How to do simple loadbalancing with Linux without a single point of failure

bert hubert <ahu@ds9a.nl>

Welcome! This page reflects some experiments I did that show promise in providing loadbalancing which can be very interesting in some situations.

Update! Horms has implemented this idea & more in Active-Active.

This is most useful for services which are CPU bound and not network bound.

The goal

Loadbalance a service on one IP address over multiple Linux servers without generating a new single point of failure.

Why

Excellent projects like The Linux Virtual Server or machines like the Alteon Acedirector already provide loadbalancing. However, these all entail either an additional single point of failure, or need the loadbalancing machine itself to be redundantly implemented (ie, two boxes).

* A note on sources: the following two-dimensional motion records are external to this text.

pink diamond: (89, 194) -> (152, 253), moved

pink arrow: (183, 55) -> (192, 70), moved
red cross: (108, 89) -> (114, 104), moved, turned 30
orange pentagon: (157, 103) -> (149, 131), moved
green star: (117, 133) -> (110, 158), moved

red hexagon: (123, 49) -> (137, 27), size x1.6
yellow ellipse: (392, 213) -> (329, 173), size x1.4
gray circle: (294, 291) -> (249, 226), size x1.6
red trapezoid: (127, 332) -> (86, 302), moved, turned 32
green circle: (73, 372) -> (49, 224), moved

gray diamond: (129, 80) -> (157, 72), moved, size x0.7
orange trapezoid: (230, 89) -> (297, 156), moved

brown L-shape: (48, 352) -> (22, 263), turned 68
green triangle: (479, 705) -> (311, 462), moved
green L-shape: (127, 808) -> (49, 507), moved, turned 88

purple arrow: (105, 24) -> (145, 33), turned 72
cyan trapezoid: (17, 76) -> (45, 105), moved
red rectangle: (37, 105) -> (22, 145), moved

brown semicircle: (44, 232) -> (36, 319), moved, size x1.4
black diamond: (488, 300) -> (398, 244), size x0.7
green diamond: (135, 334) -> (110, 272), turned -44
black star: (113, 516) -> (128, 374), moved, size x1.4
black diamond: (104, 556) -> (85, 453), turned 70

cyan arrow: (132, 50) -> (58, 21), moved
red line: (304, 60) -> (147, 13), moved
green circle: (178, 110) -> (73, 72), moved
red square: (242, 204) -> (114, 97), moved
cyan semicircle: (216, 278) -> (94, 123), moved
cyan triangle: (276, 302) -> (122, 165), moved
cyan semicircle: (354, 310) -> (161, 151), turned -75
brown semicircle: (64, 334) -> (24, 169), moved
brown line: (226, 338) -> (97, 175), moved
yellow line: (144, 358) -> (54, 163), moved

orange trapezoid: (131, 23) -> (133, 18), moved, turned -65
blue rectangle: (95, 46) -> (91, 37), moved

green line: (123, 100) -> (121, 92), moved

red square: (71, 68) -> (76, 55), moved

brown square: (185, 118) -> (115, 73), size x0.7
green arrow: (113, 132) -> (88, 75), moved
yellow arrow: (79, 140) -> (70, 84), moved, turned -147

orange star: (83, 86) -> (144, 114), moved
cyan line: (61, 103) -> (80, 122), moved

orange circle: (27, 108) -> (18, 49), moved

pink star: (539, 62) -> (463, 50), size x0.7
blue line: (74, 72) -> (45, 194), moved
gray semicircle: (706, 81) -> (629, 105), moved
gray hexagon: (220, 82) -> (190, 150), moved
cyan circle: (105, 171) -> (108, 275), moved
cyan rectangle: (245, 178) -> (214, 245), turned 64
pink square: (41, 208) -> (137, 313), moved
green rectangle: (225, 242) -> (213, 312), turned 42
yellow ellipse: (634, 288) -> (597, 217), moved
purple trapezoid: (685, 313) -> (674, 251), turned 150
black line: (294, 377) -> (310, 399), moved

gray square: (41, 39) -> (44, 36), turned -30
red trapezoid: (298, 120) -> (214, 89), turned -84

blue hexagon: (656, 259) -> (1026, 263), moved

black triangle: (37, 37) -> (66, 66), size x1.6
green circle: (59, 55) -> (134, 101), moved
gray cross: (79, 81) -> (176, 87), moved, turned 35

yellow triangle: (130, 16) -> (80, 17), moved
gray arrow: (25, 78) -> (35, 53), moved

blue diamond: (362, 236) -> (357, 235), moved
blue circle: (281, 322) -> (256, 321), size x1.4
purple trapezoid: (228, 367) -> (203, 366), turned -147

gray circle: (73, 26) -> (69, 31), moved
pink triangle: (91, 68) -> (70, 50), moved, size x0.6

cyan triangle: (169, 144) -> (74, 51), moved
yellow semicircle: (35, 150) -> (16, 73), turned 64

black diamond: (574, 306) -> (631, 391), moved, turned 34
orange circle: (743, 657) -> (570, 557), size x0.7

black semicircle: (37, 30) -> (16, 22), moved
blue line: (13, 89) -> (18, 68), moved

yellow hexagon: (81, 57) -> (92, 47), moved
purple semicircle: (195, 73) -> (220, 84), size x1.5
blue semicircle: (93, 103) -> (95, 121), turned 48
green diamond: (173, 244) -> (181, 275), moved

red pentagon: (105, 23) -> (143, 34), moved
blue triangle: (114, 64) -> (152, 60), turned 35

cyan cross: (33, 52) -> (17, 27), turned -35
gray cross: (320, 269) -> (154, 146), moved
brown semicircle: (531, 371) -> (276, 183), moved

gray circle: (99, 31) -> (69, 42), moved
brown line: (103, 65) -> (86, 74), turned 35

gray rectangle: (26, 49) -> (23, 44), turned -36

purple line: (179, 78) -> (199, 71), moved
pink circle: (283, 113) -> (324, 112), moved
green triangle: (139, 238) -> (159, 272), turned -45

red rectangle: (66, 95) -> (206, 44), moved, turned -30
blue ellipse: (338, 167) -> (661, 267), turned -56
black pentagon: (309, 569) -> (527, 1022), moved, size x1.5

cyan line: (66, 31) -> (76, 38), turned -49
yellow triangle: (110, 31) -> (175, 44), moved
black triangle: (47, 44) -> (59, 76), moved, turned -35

Doing so is expensive and often not needed. It is however a very good way of scaling to enormous bandwidths - because of the tricks these solutions employ, they are able to do gigabits of traffic.

We want to be able to provide loadbalancing for hosts that do not saturate their ethernet, but do need more CPU or IO horsepower than a single box can provide.

Intended audience

Do not interpret this document as a HOWTO. Everything here is very new and very lightly tested. Play around, let me know what happens, but don't complain that your 1024-server deployment just does not do what I promised it would.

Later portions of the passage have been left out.